Here's some taste treats for the holidays -



Used the recipe on Len Poli's site.  Just out of the smoker in snowy Switzerland and waiting for the magic sauce from Alaska.

Tom
Somedays you're the pigeon, Somedays you're the statue.

pensrock

Lookin mighty tasty Tom, great job.
pens

Smokin Soon

pens that looks killer. His recipe does not call for cure. Did you use any?

pensrock

I have not seen his recipe so I do not know if cure was used or not.
My sausages always have cure in them if I plan to smoke them.
If I want to use as fresh sausage then cure is not needed.

Habanero Smoker

This does look interesting. I just looked at the recipe and it does have a cure it's listed as Prague Powder #1



     I
         don't
                   inhale.
  ::)

Smokin Soon

OOps, just read it after printing, does have Praque #1 in it. My bad!

pensrock

QuoteThis does look interesting. I just looked at the recipe and it does have a cure it's listed as Prague Powder #1

Where are you seeing the recipe?

Habanero Smoker

#7
It hard to find the recipes on that site.

Edited:
A direct link doesn't work for the recipes. Copy and paste the following in your browser the you will need to scroll a quarter of the way down the page to the American Type Cooked Sausage

http://lpoli.50webs.com/Sausage%20recipes.htm#AMERICAN%20TYPE%20COOKED%20SAUSAGES



     I
         don't
                   inhale.
  ::)

pensrock

Thanks Habs, but sorry to say your link did not work.  :(

Mr Walleye


Click On The Smoker For Our Time Tested And Proven Recipes


Habanero Smoker

Mike;

Thanks. After posting I learned the link to a recipe doesn't work.



     I
         don't
                   inhale.
  ::)

pensrock

Thanks Habs and Mike.

I got it now. It does sound good and smoked I bet they are great snacks. May have to give it a try when I get a little more time.

3rensho

I followed the recipe Len posted and used cure #1.  I make a mixture of red currant jelly/Dijon mustard 1:1, warm sausages in it on low heat (don't boil) and serve with tooth picks.  Always the first appetizer to go.

Tom
Somedays you're the pigeon, Somedays you're the statue.

BTUCKER

about how long did it take to smoke them? and what wood did you use?

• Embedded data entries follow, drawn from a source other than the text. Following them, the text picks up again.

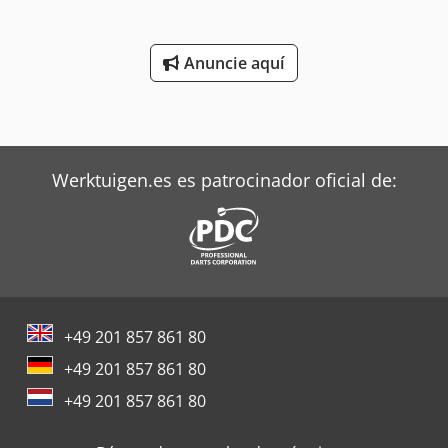
máx.20 kg Recorrido del eje X: 500 mm Recorrido del eje Y:
300 mm Recorrido del eje W: 200 mm Rango de rotación
del eje A: 360 ° Rango de giro del eje E: 180 ° Espacio
Anuncie aquí
requerido para la máquina: 2535 x 2200 x 2280 mm Peso
aproximado.: 4800 kg Carga conectada: 5,4 kW color: gris
RAL 7035/7043
Werktuigen.es es patrocinador oficial de:
+49 201 857 861 80
+49 201 857 861 80
+49 201 857 861 80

i am very new to the smoking thing sorry if i ask some ignorant questions i am trying to learn

3rensho

Quoteabout how long did it take to smoke them? and what wood did you use?

I smoked them for two hours at 60C then raised temp to 80C until they had an internal temp of 145F  (my PID is in oC and my thermometer is in oF  ::) ::)).  Had some open packages of pucks so used four alder and two hickory.

Tom
Somedays you're the pigeon, Somedays you're the statue.